[Opening EXTRACTED ENTRIES section]

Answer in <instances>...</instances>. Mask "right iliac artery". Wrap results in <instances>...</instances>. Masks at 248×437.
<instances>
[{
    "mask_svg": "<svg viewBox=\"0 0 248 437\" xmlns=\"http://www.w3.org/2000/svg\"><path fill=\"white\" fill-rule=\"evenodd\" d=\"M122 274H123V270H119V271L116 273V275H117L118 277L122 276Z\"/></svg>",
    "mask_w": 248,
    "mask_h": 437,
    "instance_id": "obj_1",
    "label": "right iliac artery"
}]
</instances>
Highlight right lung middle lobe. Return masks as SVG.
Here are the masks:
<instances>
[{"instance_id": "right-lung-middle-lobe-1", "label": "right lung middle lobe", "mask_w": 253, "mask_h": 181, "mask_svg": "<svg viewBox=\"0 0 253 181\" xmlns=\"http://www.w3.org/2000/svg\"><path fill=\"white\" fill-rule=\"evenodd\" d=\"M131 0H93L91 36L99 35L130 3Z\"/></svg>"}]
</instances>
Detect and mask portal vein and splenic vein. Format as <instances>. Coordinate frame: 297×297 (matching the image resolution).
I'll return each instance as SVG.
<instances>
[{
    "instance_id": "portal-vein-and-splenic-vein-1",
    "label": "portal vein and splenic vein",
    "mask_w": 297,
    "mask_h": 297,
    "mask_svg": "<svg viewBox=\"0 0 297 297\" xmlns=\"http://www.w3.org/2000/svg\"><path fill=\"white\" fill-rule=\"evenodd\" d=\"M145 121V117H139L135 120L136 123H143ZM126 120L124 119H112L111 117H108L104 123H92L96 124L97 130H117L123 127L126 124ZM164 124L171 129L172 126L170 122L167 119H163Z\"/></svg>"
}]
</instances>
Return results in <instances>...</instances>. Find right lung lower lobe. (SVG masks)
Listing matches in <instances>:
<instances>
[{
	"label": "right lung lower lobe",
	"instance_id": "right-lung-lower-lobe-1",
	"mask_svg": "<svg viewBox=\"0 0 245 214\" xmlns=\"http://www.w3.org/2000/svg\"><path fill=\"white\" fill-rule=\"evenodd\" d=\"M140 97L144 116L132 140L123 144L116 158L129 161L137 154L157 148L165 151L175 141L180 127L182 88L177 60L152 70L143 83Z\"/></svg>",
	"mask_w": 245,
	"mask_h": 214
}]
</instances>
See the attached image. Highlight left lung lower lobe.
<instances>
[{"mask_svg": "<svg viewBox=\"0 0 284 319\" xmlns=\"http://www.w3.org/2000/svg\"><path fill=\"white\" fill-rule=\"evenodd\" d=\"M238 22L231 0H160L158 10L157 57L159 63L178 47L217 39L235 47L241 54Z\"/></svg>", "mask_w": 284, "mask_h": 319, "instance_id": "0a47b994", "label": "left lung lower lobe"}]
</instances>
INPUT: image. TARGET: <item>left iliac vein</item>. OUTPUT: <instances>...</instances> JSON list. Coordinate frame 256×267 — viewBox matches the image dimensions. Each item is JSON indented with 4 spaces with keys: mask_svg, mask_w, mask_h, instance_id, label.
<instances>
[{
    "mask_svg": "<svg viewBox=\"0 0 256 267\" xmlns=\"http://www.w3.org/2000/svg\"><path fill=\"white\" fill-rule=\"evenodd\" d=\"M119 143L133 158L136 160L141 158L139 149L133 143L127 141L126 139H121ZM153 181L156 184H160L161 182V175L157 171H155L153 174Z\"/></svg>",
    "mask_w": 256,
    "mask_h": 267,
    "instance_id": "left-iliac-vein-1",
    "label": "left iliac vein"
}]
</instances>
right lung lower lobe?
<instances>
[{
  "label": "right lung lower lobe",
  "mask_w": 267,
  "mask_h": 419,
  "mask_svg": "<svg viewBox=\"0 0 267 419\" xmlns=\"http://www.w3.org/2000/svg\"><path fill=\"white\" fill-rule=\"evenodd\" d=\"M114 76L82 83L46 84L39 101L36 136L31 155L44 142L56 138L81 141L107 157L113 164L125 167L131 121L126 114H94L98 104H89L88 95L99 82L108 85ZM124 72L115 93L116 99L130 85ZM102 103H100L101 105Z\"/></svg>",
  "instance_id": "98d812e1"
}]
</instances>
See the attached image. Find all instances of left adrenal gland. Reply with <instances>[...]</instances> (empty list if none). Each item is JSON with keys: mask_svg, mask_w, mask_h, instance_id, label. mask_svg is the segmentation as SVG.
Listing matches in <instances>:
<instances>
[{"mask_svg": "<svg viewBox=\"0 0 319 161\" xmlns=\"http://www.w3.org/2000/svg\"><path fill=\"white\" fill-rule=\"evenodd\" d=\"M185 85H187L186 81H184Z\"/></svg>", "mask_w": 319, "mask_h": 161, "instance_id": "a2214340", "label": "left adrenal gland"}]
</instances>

[Closing EXTRACTED ENTRIES section]

**YOUR TASK**
All lines above should be output verbatim.

**WRITTEN RESPONSE**
Answer in <instances>...</instances>. Mask "right iliac artery". Wrap results in <instances>...</instances>. Masks at 248×437.
<instances>
[{
    "mask_svg": "<svg viewBox=\"0 0 248 437\" xmlns=\"http://www.w3.org/2000/svg\"><path fill=\"white\" fill-rule=\"evenodd\" d=\"M122 274H123V270H119V271L116 273V275H117L118 277L122 276Z\"/></svg>",
    "mask_w": 248,
    "mask_h": 437,
    "instance_id": "obj_1",
    "label": "right iliac artery"
}]
</instances>
Highlight right lung middle lobe. Return masks as SVG.
Here are the masks:
<instances>
[{"instance_id": "right-lung-middle-lobe-1", "label": "right lung middle lobe", "mask_w": 253, "mask_h": 181, "mask_svg": "<svg viewBox=\"0 0 253 181\" xmlns=\"http://www.w3.org/2000/svg\"><path fill=\"white\" fill-rule=\"evenodd\" d=\"M131 0H93L91 36L99 35L130 3Z\"/></svg>"}]
</instances>
Detect and mask portal vein and splenic vein. Format as <instances>. Coordinate frame: 297×297 (matching the image resolution).
I'll return each instance as SVG.
<instances>
[{
    "instance_id": "portal-vein-and-splenic-vein-1",
    "label": "portal vein and splenic vein",
    "mask_w": 297,
    "mask_h": 297,
    "mask_svg": "<svg viewBox=\"0 0 297 297\" xmlns=\"http://www.w3.org/2000/svg\"><path fill=\"white\" fill-rule=\"evenodd\" d=\"M145 121V117H139L135 120L136 123H143ZM126 120L124 119H112L111 117H108L104 123H92L96 124L97 130H117L123 127L126 124ZM164 124L171 129L172 126L170 122L167 119H163Z\"/></svg>"
}]
</instances>
Return results in <instances>...</instances>. Find right lung lower lobe. (SVG masks)
Listing matches in <instances>:
<instances>
[{
	"label": "right lung lower lobe",
	"instance_id": "right-lung-lower-lobe-1",
	"mask_svg": "<svg viewBox=\"0 0 245 214\" xmlns=\"http://www.w3.org/2000/svg\"><path fill=\"white\" fill-rule=\"evenodd\" d=\"M140 97L144 116L132 140L123 144L116 158L129 161L137 154L157 148L165 151L175 141L180 127L182 88L177 60L152 70L143 83Z\"/></svg>",
	"mask_w": 245,
	"mask_h": 214
}]
</instances>
See the attached image. Highlight left lung lower lobe.
<instances>
[{"mask_svg": "<svg viewBox=\"0 0 284 319\" xmlns=\"http://www.w3.org/2000/svg\"><path fill=\"white\" fill-rule=\"evenodd\" d=\"M238 22L231 0H160L158 10L157 57L159 63L178 47L217 39L235 47L241 54Z\"/></svg>", "mask_w": 284, "mask_h": 319, "instance_id": "0a47b994", "label": "left lung lower lobe"}]
</instances>
INPUT: image. TARGET: <item>left iliac vein</item>. OUTPUT: <instances>...</instances> JSON list. Coordinate frame 256×267 — viewBox matches the image dimensions. Each item is JSON indented with 4 spaces with keys: mask_svg, mask_w, mask_h, instance_id, label.
<instances>
[{
    "mask_svg": "<svg viewBox=\"0 0 256 267\" xmlns=\"http://www.w3.org/2000/svg\"><path fill=\"white\" fill-rule=\"evenodd\" d=\"M119 143L133 158L136 160L141 158L139 149L133 143L127 141L126 139H121ZM153 181L156 184H160L161 182V175L157 171H155L153 174Z\"/></svg>",
    "mask_w": 256,
    "mask_h": 267,
    "instance_id": "left-iliac-vein-1",
    "label": "left iliac vein"
}]
</instances>
right lung lower lobe?
<instances>
[{
  "label": "right lung lower lobe",
  "mask_w": 267,
  "mask_h": 419,
  "mask_svg": "<svg viewBox=\"0 0 267 419\" xmlns=\"http://www.w3.org/2000/svg\"><path fill=\"white\" fill-rule=\"evenodd\" d=\"M114 76L82 83L46 84L39 101L36 136L31 155L44 142L56 138L81 141L107 157L113 164L125 167L131 121L126 114H94L98 104H89L88 95L99 82L108 85ZM124 72L115 93L116 99L130 85ZM102 103H100L101 105Z\"/></svg>",
  "instance_id": "98d812e1"
}]
</instances>
See the attached image. Find all instances of left adrenal gland. Reply with <instances>[...]</instances> (empty list if none). Each item is JSON with keys: mask_svg, mask_w, mask_h, instance_id, label. mask_svg is the segmentation as SVG.
Listing matches in <instances>:
<instances>
[{"mask_svg": "<svg viewBox=\"0 0 319 161\" xmlns=\"http://www.w3.org/2000/svg\"><path fill=\"white\" fill-rule=\"evenodd\" d=\"M185 85H187L186 81H184Z\"/></svg>", "mask_w": 319, "mask_h": 161, "instance_id": "a2214340", "label": "left adrenal gland"}]
</instances>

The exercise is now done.